Directions for this task: Any picture in the records below stays out; return everything else exactly.
· · · · ·
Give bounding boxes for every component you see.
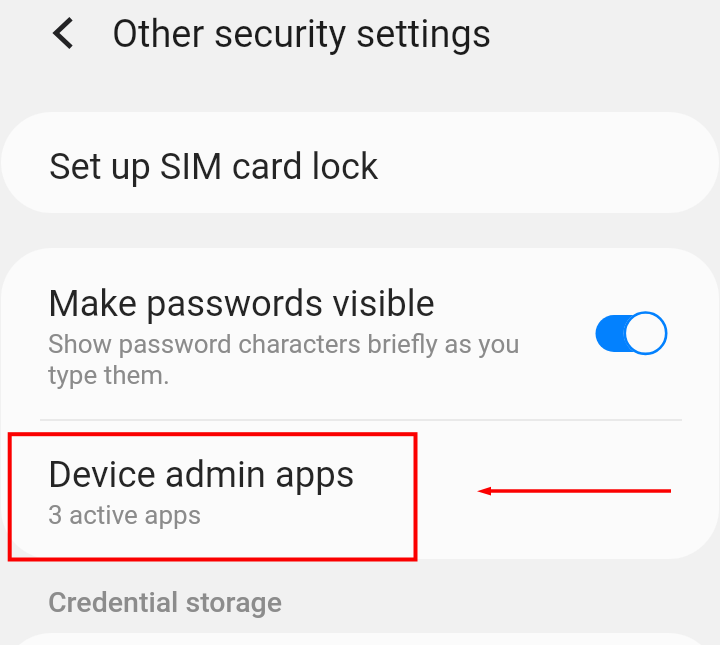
button[interactable]: Device admin apps <box>1 420 719 558</box>
staticText: Set up SIM card lock <box>49 145 379 187</box>
staticText: Other security settings <box>112 12 492 56</box>
button[interactable]: Back <box>41 9 89 57</box>
staticText: Make passwords visible <box>48 282 435 325</box>
staticText: Credential storage <box>48 586 283 619</box>
staticText: Show password characters briefly as you … <box>48 329 538 391</box>
staticText: 3 active apps <box>48 500 202 530</box>
button[interactable]: Set up SIM card lock <box>1 112 719 213</box>
button[interactable]: Make passwords visible <box>1 248 719 419</box>
button[interactable]: Make passwords visible, on <box>593 307 671 359</box>
staticText: Device admin apps <box>48 453 355 496</box>
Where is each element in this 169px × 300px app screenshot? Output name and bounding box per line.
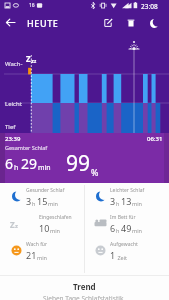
· · · · ·
Exercise output:
Give bounding boxes for every component you see.
button[interactable]: Device admin apps <box>1 420 719 558</box>
staticText: Set up SIM card lock <box>49 145 379 187</box>
staticText: Other security settings <box>112 12 492 56</box>
button[interactable]: Back <box>41 9 89 57</box>
staticText: Make passwords visible <box>48 282 435 325</box>
staticText: Credential storage <box>48 586 283 619</box>
staticText: Show password characters briefly as you … <box>48 329 538 391</box>
staticText: 3 active apps <box>48 500 202 530</box>
button[interactable]: Set up SIM card lock <box>1 112 719 213</box>
button[interactable]: Make passwords visible <box>1 248 719 419</box>
button[interactable]: Make passwords visible, on <box>593 307 671 359</box>
staticText: Device admin apps <box>48 453 355 496</box>
Where is each element in this 169px × 300px app screenshot? Output name and bounding box per line.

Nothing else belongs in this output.